Here's a quick highlight reel:
Wednesday was the gallery day. The bus tour was...spotty. The shows (the ones I saw!) were great, but there was one that the bus couldn't get to (WAT??) one where nobody was home, one that had an additional cost to get into (yes, I am the world's cheapest human. But after paying for the conference, and then paying additionally for the bus tour - didn't that used to be included?? - I was cranky about being asked to pay an entrance fee for a show. So I didn't.)
I took a boatload of photos on the gallery day, with my little iThing; you can see them here. (I was going to post them all here but time just does not allow.) My most favoritest piece that I saw all week was the giant wall of porcelain panties at Brown University.
Misty Gamble is the artist. The panties are cast porcelain with added beads and rhinestones. Hilarious and masterfully done. The subject matter of her work - not just panties, but femininity - mirrors some of my interests back when I was sculpting, and maybe even now.

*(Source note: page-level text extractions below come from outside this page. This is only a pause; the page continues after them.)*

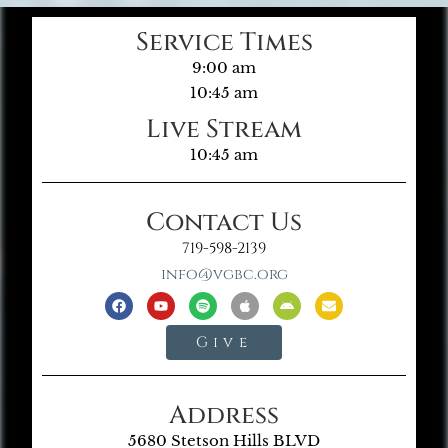
Service Times
9:00 am
10:45 am
Live Stream
10:45 am
Contact Us
719-598-2139
info@vgbc.org
Give
Address
5680 Stetson Hills BLVD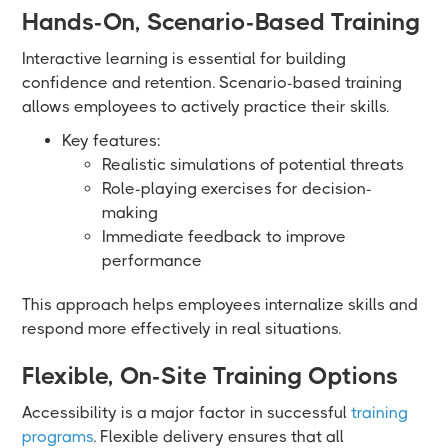
Hands-On, Scenario-Based Training
Interactive learning is essential for building
confidence and retention. Scenario-based training
allows employees to actively practice their skills.
Key features:
Realistic simulations of potential threats
Role-playing exercises for decision-
making
Immediate feedback to improve
performance
This approach helps employees internalize skills and
respond more effectively in real situations.
Flexible, On-Site Training Options
Accessibility is a major factor in successful
training
programs
. Flexible delivery ensures that all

Frederick Douglas Opie gave a non-traditional keynote, about the role of ceramics in Incan, Mayan, and Columbian cultures. Opie, a professor at Babson College, is more a food guy than a clay guy, and the address was like a college lecture. Some people didn't enjoy the departure, but me, I'm always up to learn something new. I think, too, the point about ceramics being a marker of status made people uncomfortable. We want to think we like what we like because that's what we like, but in fact the possession of handmade claywork - the more esoteric the better - marks us as people who have the education and sophistication to appreciate it, and the disposable income to purchase it. Yeah. Uncomfortable. Sounds like snobbery, among people who think of themselves as the very earth of the earth. But status is what makes us humans go 'round, and every human culture has had status markers. Doesn't mean your preferences are fake - quite the opposite, your preferences (and mine) and the status they denote are very real, and you will have markers of some status - high, low, or in-between - no matter what.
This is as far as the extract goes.